Sony Music Says No More 'Full-Fledged' Michael Jackson Albums

When can we expect a new album from the late Michael Jackson? Not anytime soon, says Sony Music’s CEO.

Perhaps the label is tapping the brakes on releasing music from the late pop singer.  Sony Music’s 2010 album Michael prompted a hardcore fan to launch a class action lawsuit in 2014, alleging that three songs on the album were from an impersonator rather than Jackson himself.

A California judge cleared both Sony and Jackson’s estate on August 29th, stating that neither the label nor the estate knew for sure whether the vocals were authentic.  The suit will continue with Sony and Jackson’s estate removed as defendants, though producers of the album remain on the hook.

That was a close one — though probably a nerve-racking episode for Sony.

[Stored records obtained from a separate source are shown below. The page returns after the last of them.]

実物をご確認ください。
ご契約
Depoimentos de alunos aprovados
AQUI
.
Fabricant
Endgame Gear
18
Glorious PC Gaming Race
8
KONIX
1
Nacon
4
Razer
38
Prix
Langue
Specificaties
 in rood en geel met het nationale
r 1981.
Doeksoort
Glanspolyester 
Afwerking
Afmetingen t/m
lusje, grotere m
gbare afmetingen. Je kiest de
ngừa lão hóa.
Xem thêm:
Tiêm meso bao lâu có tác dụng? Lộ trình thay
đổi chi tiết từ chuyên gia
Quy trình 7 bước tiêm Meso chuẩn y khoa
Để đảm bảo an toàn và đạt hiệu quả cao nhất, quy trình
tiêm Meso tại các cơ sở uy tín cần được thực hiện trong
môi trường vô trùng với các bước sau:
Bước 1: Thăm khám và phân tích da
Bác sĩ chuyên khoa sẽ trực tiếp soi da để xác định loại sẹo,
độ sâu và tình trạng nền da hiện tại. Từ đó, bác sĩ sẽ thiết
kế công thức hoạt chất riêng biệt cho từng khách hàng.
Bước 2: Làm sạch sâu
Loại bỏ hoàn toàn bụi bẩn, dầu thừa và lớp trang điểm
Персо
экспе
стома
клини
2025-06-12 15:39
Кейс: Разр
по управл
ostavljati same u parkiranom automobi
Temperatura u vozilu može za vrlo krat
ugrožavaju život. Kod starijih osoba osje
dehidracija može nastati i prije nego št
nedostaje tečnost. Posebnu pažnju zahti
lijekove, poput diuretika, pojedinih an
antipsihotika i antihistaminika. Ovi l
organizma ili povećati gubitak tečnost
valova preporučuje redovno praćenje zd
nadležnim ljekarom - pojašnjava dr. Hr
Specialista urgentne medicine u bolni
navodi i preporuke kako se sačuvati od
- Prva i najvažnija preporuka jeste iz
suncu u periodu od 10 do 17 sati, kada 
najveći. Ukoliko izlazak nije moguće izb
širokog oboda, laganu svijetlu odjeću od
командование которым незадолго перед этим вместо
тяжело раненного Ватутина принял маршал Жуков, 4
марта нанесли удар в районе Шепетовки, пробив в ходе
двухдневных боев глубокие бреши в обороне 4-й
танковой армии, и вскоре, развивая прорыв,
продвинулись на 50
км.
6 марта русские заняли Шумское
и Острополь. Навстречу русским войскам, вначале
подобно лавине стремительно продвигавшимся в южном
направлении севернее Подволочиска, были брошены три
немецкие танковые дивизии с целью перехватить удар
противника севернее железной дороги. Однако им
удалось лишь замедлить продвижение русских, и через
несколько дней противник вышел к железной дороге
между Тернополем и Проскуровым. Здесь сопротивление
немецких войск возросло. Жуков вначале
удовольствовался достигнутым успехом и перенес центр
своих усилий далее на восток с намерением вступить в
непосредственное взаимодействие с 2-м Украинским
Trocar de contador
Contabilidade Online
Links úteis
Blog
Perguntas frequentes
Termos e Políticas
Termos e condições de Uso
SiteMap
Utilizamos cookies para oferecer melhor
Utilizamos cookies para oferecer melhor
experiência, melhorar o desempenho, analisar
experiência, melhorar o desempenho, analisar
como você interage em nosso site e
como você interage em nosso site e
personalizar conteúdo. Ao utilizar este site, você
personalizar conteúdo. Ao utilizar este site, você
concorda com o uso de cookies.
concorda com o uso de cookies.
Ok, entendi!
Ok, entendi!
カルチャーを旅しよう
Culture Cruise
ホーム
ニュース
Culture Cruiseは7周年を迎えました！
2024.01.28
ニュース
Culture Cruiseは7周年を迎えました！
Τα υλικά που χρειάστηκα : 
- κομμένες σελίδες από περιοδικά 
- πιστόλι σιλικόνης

So what’s next on the docket from Jackson’s recorded materials?  Nothing at the moment, according to Sony Music Entertainment chief executive Rob Stringer.

“We’re constantly scouring the catalog for ideas, but there are no plans at the moment to put any more full-fledged albums out,” Stringer relayed.  “We are looking at one-off songs, and in this streaming world that works because it’s a track-based world.

“There are a few gems out there that we may unearth individually over the next months and years, but we’re also very, very careful to make sure the fan base doesn’t feel like they’ve been asked yet again to buy material they have.”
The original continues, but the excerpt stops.